I agree. But the same applies to religion. These events may serve as a wake-up to people pressing emancipatory causes – causes which I support in the name – to take law, morality, authority, government, civics, and public life seriously as not merely conditions of a free and democratic society, but components of it. And spectacles of shamans and such like on the extreme right only go to underline the need to take religion and the character-forming discipline of religious life and practice seriously. The world is reeling in a dangerous arbitrariness at the moment.
There was a time when I thought I had stated at extremes in this book, and thought to withdraw. The explosions of 2020 proved my warnings were accurate. If I am right, then there will be worse to come:
Deism was really about the eclipse of religion by science, and the overthrow of God by a Nature mediated by the scientific mind. In the process, the mystical vision of a transcendent reality beyond human construction and control was lost. In fact, it was expelled. Eyes became less visionary as hands became more practical. There was a turning away from the spiritual awareness of a supra-human reality towards a fixation upon transforming the environment in order to serve human interests and satisfying human wants and desires. The twin industrial and scientific revolutions of the eighteenth centuries and their political impact into the nineteenth century turned sights towards a rationalistic millennium constructed by purely human power over nature, oriented by purely human values.
Standing on the brink of ecological catastrophe, it easy to criticise the ambitions of the rationalized society as a dangerous fantasy, what Dante refers to as Ulysses’ ‘mad flight.’
I make an issue of it because this ‘shaman’ guy is full of superstitious thinking, ‘patternicity.’

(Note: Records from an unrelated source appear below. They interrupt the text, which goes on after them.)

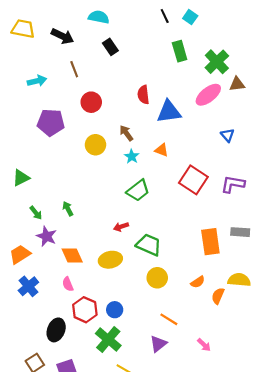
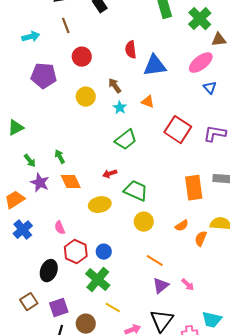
pink ellipse: (208, 95) -> (201, 63), moved
orange diamond: (72, 255) -> (71, 182), moved
purple triangle: (158, 344) -> (161, 286), moved

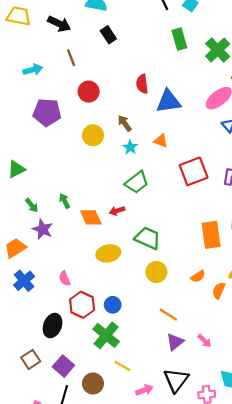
red square: (178, 130) -> (194, 171), turned 36
red arrow: (110, 174) -> (117, 211), moved
orange diamond: (71, 182) -> (91, 217), moved
purple square: (59, 308) -> (63, 366), turned -30

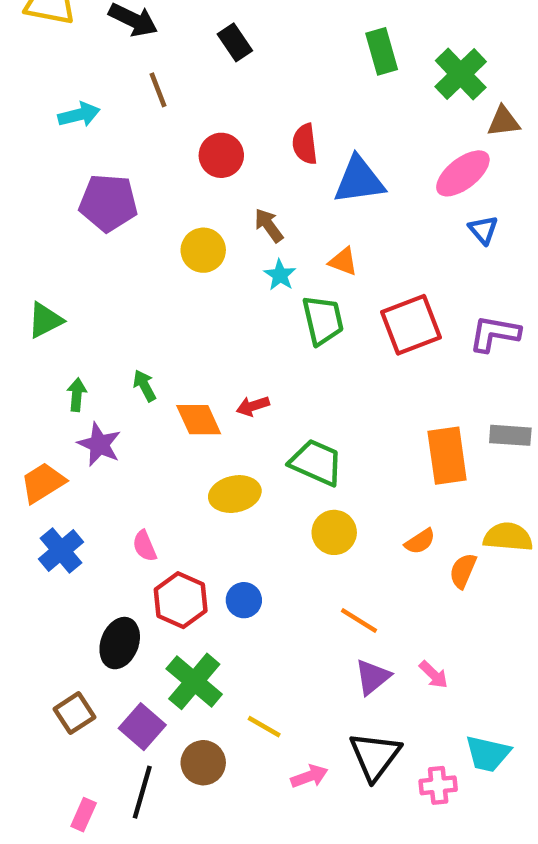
red circle: (89, 92) -> (221, 155), moved
green trapezoid: (137, 182) -> (323, 320), moved, turned -65
green arrow: (32, 205) -> (77, 395), turned -136
green cross: (106, 335) -> (194, 681), moved

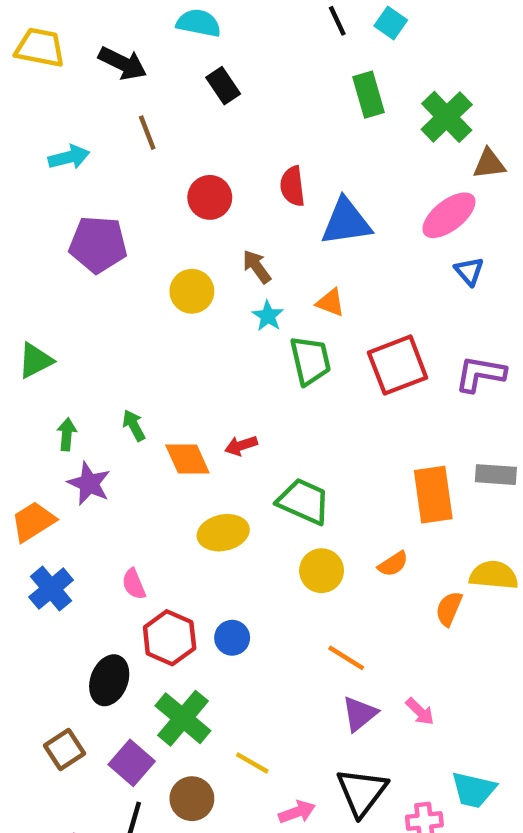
orange semicircle: (420, 541) -> (393, 564), moved

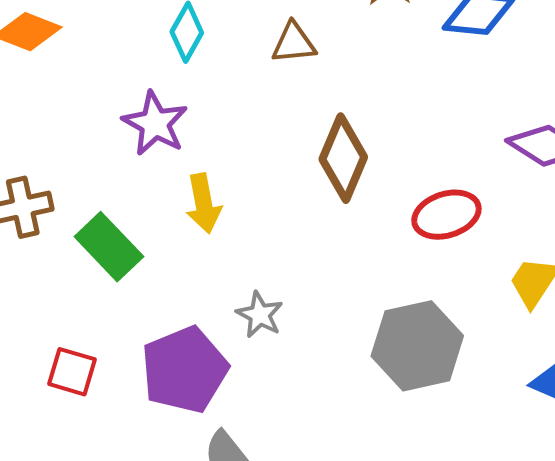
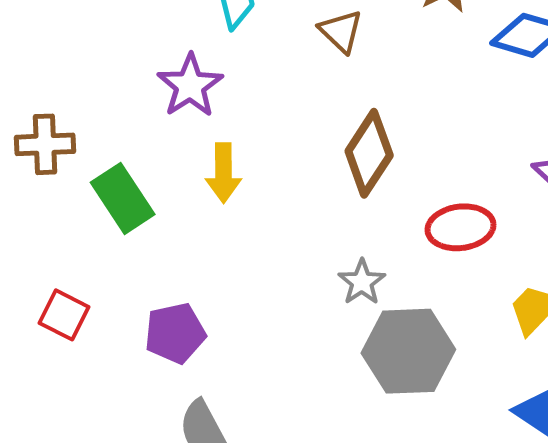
brown triangle: (294, 43) -> (341, 31), turned 39
gray star: (260, 315) -> (362, 282), moved
purple pentagon: (185, 370) -> (175, 333), size x0.7

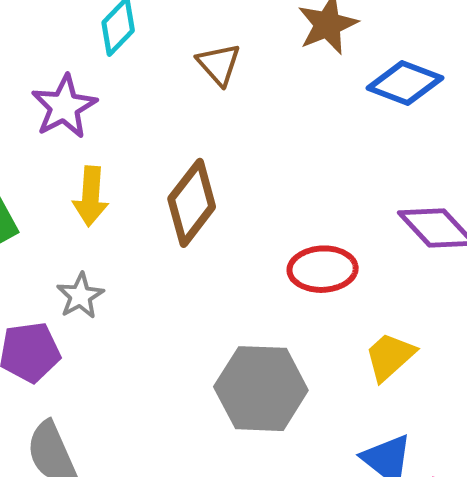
brown diamond: (369, 153) -> (192, 203), moved
gray star: (362, 282) -> (80, 296), moved

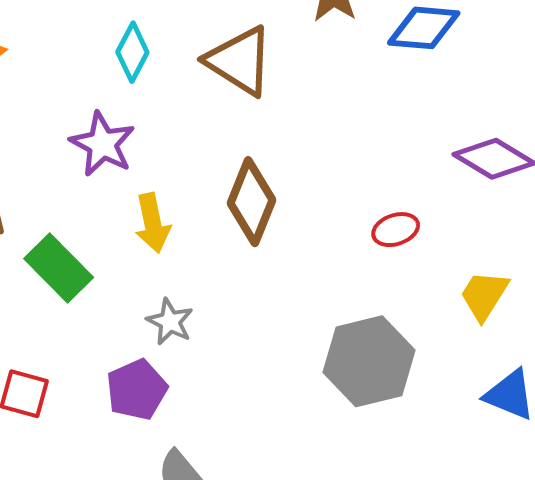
brown triangle: (219, 64) -> (240, 61), size x1.6
red ellipse: (323, 269) -> (396, 230), size x0.7

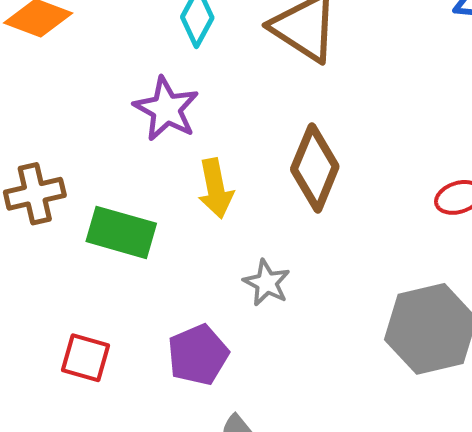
green rectangle: (59, 268) -> (121, 232), turned -30
gray star: (170, 322) -> (267, 283), moved

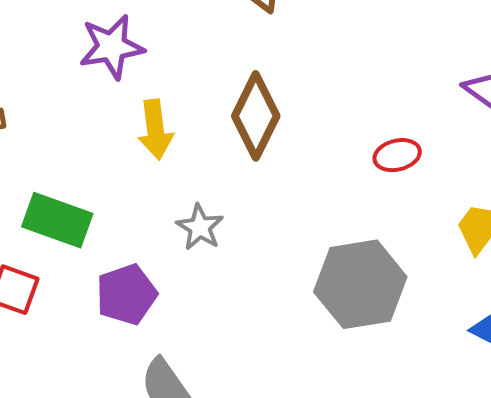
purple star: (166, 109) -> (112, 47), turned 30
green rectangle: (121, 232) -> (57, 220), moved

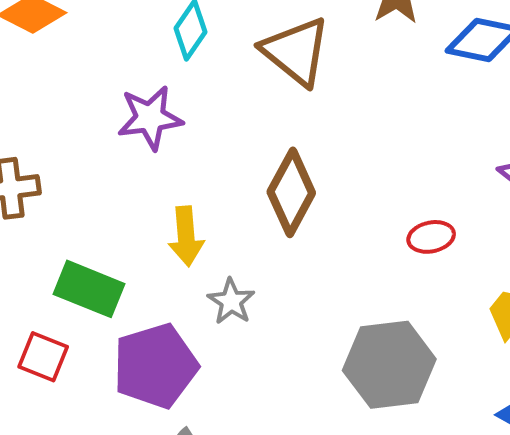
yellow arrow: (155, 130) -> (186, 236), moved
purple pentagon: (127, 294) -> (155, 366), size x1.4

It’s important for me to make the necessary distinctions here because, writing on Dante, a fourteenth century poet-philosopher, I could easily be tarred with the same irrational brush. I emphasise that from first to last, Dante’s ethical foundations are rational. Everything is measured and tempered. The article writes on this shaman protestor: ‘he literally believes this medieval nonsense.’ How ironic, I think, that morons who have risen from the subjectivist swamps of modern culture could be associated with the rational system of ethics that constituted the core of the medieval view of the scholastics. This guy knows squat about medieval ethics, which is also precisely the same as his critics’ knowledge. It really looks like a lost age to me. It isn’t, for the reasons I set out in the work I do. And I’ll be damned if that work gets condemned by associations with the fruitloops of modern subjectivist ethics and culture. This is one for the moderns to own, because these characters of the product of the modern age, however much they invoke the ancients and the medievals. Sorry Jules Evans, but no, this has nought to do with medieval ethics, and has nothing at all in common with ethics as a work of reason as the scholastics presented it. This is very much the face of modern politics and spirituality, the release from objective reality and moral-rational foundations as an invitation to believe in all the things one wants to believe in, and discard the hard ethical practices, disciplines, and rituals that come with conforming one's thoughts and actions to a common transcendent standard. The fact that we live in ‘godless and prophetless’ times, argued Max Weber, will only serve to make it even more likely that modern men and women, unable to bear the burden of existential choice in a meaningless universe, will create gods and prophets of their own, and even present themselves as such. It’s a wretched age, with technical possibilities for universal brotherhood dissolving into a universal hatred for want of an inner ethical unity.